Specifically, the sanctions are aimed at 16 entities and individuals that assist “already designated persons who support North Korea’s nuclear and ballistic missile programs, deal in the North Korean energy trade, facilitate its exportation of workers, and enable sanctioned North Korean entities to access the US and international financial systems,” the Treasury Department said.
“Treasury will continue to increase pressure on North Korea by targeting those who support the advancement of nuclear and ballistic missile programs and isolating them from the American financial system,” Treasury Secretary Steve Mnuchin said.
Chinese and Russian entities — including energy companies, coal and oil traders, labor exporters and facilitators of sanctions evasion — were listed as the primary targets of Tuesday’s sanctions.
Like the UN resolution passed earlier this month, the Treasury Department identified shutting down elements of North Korea’s coal trade as a priority. The coal industry generates more than $1 billion in revenue per year for Kim Jong Un’s regime, according to the US Treasury, and represents a significant part of the funding for Pyongyang’s missile and nuclear programs.

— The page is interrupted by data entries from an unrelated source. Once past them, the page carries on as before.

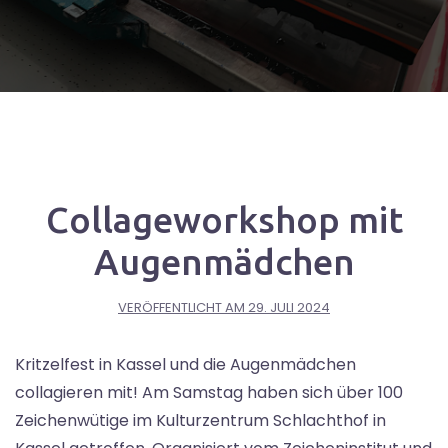
Collageworkshop mit
Augenmädchen
VERÖFFENTLICHT AM
29. JULI 2024
Kritzelfest in Kassel und die Augenmädchen
collagieren mit! Am Samstag haben sich über 100
Zeichenwütige im Kulturzentrum Schlachthof in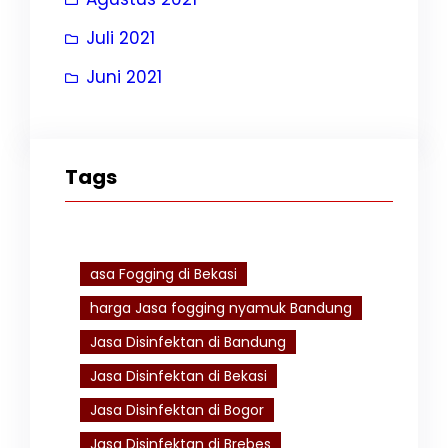
Juli 2021
Juni 2021
Tags
asa Fogging di Bekasi
harga Jasa fogging nyamuk Bandung
Jasa Disinfektan di Bandung
Jasa Disinfektan di Bekasi
Jasa Disinfektan di Bogor
Jasa Disinfektan di Brebes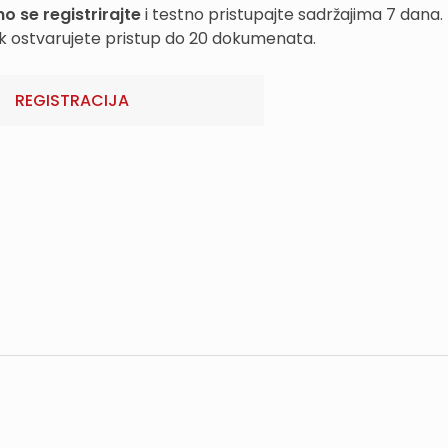
o se registrirajte
i testno pristupajte sadržajima 7 dana.
k ostvarujete pristup do 20 dokumenata.
REGISTRACIJA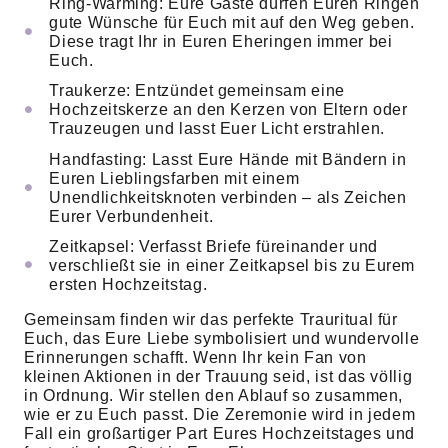
Ring-Warming: Eure Gäste dürfen Euren Ringen
gute Wünsche für Euch mit auf den Weg geben.
Diese tragt Ihr in Euren Eheringen immer bei
Euch.
Traukerze: Entzündet gemeinsam eine
Hochzeitskerze an den Kerzen von Eltern oder
Trauzeugen und lasst Euer Licht erstrahlen.
Handfasting: Lasst Eure Hände mit Bändern in
Euren Lieblingsfarben mit einem
Unendlichkeitsknoten verbinden – als Zeichen
Eurer Verbundenheit.
Zeitkapsel: Verfasst Briefe füreinander und
verschließt sie in einer Zeitkapsel bis zu Eurem
ersten Hochzeitstag.
Gemeinsam finden wir das perfekte Trauritual für
Euch, das Eure Liebe symbolisiert und wundervolle
Erinnerungen schafft. Wenn Ihr kein Fan von
kleinen Aktionen in der Trauung seid, ist das völlig
in Ordnung. Wir stellen den Ablauf so zusammen,
wie er zu Euch passt. Die Zeremonie wird in jedem
Fall ein großartiger Part Eures Hochzeitstages und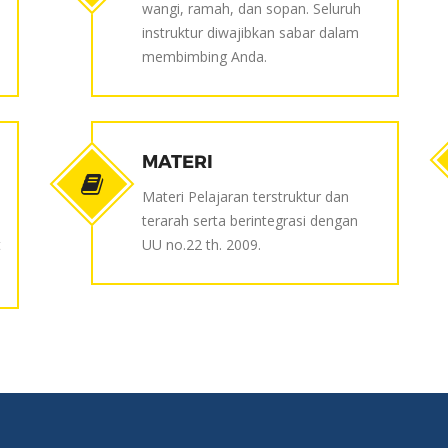
wangi, ramah, dan sopan. Seluruh
instruktur diwajibkan sabar dalam
membimbing Anda.
MATERI
Materi Pelajaran terstruktur dan
terarah serta berintegrasi dengan
t
UU no.22 th. 2009.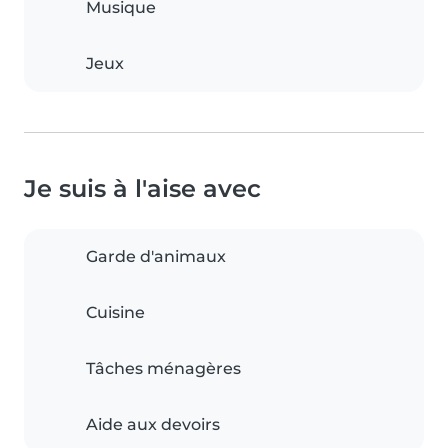
Musique
Jeux
Je suis à l'aise avec
Garde d'animaux
Cuisine
Tâches ménagères
Aide aux devoirs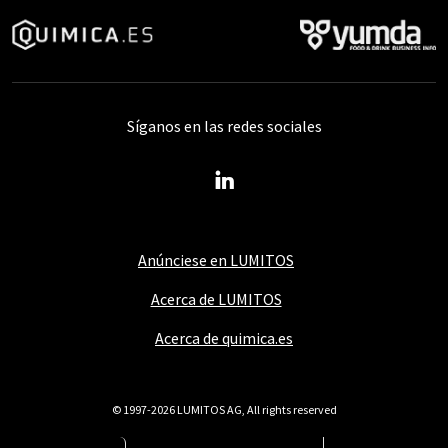
Síganos en las redes sociales
Anúnciese en LUMITOS
Acerca de LUMITOS
Acerca de quimica.es
© 1997-2026 LUMITOS AG, All rights reserved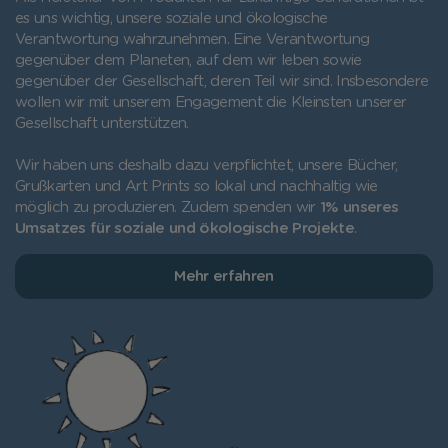
es uns wichtig, unsere soziale und ökologische
Verantwortung wahrzunehmen. Eine Verantwortung
gegenüber dem Planeten, auf dem wir leben sowie
gegenüber der Gesellschaft, deren Teil wir sind. Insbesondere
wollen wir mit unserem Engagement die Kleinsten unserer
Gesellschaft unterstützen.
Wir haben uns deshalb dazu verpflichtet, unsere Bücher,
Grußkarten und Art Prints so lokal und nachhaltig wie
möglich zu produzieren. Zudem spenden wir
1% unseres
Umsatzes für soziale und ökologische Projekte
.
Mehr erfahren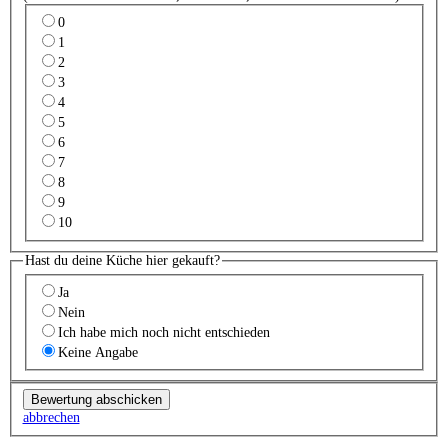
0
1
2
3
4
5
6
7
8
9
10
Hast du deine Küche hier gekauft?
Ja
Nein
Ich habe mich noch nicht entschieden
Keine Angabe
abbrechen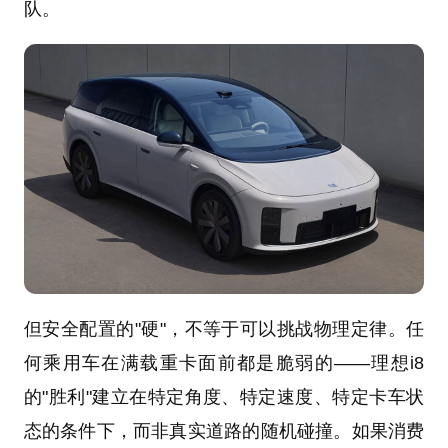
队。
但安全配置的"硬"，不等于可以挑战物理定律。任
何乘用车在满载重卡面前都是脆弱的——理想i8
的"胜利"建立在特定角度、特定速度、特定卡车状
态的条件下，而非真实道路的随机碰撞。如果消费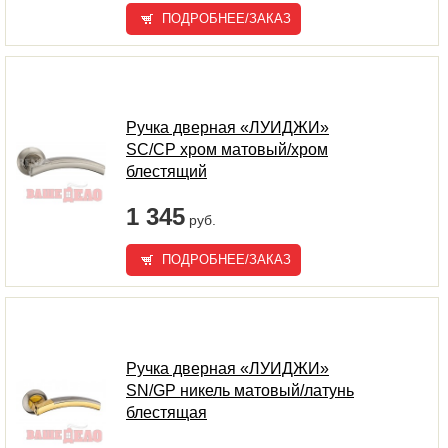
ПОДРОБНЕЕ/ЗАКАЗ
Ручка дверная «ЛУИДЖИ»
SC/CP хром матовый/хром
блестящий
1 345
руб.
ПОДРОБНЕЕ/ЗАКАЗ
Ручка дверная «ЛУИДЖИ»
SN/GP никель матовый/латунь
блестящая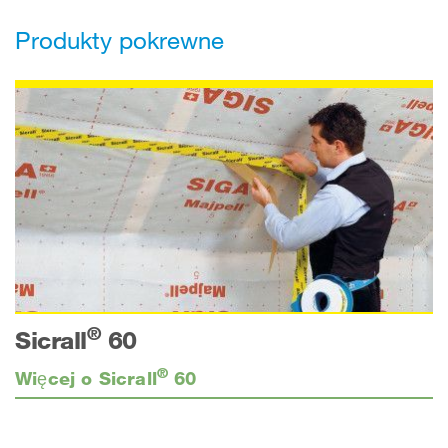
Produkty pokrewne
®
Sicrall
60
®
Więcej o Sicrall
60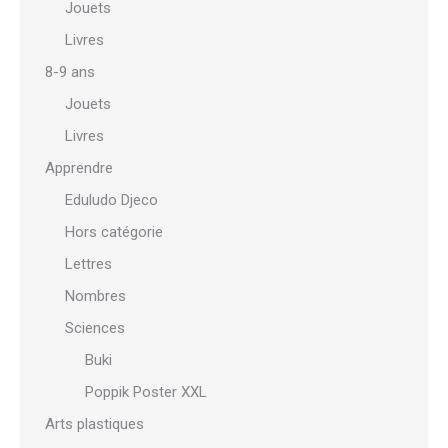
Jouets
Livres
8-9 ans
Jouets
Livres
Apprendre
Eduludo Djeco
Hors catégorie
Lettres
Nombres
Sciences
Buki
Poppik Poster XXL
Arts plastiques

The latest round of US sanctions singles out three Chinese coal companies — Dandong Zhicheng Metallic Materials Co., Ltd. (“Zhicheng”), JinHou International Holding Co., Ltd. and Dandong Tianfu Trade Co., Ltd. — which were collectively responsible for importing nearly half a billion dollars’ worth of North Korean coal between 2013 and 2016.
The US Treasury concluded that these companies “have sold, supplied, transferred, or purchased coal or metal, directly or indirectly, from North Korea, and the revenue may have benefited the nuclear or ballistic missile programs.”
Moscow-based company Gefest-M LLC and its director, Russian national Ruben Kirakosyan, were also designated by the US Treasury for facilitating the sale of metals to a North Korean entity tied to the country’s missile program.
“It is unacceptable for individuals and companies in China, Russia and elsewhere to enable North Korea to generate income used to develop weapons of mass destruction and destabilize the region,” Mnuchin said. “We are taking actions consistent with UN sanctions to show that there are consequences for defying sanctions and providing support to North Korea and to deter this activity in the future.”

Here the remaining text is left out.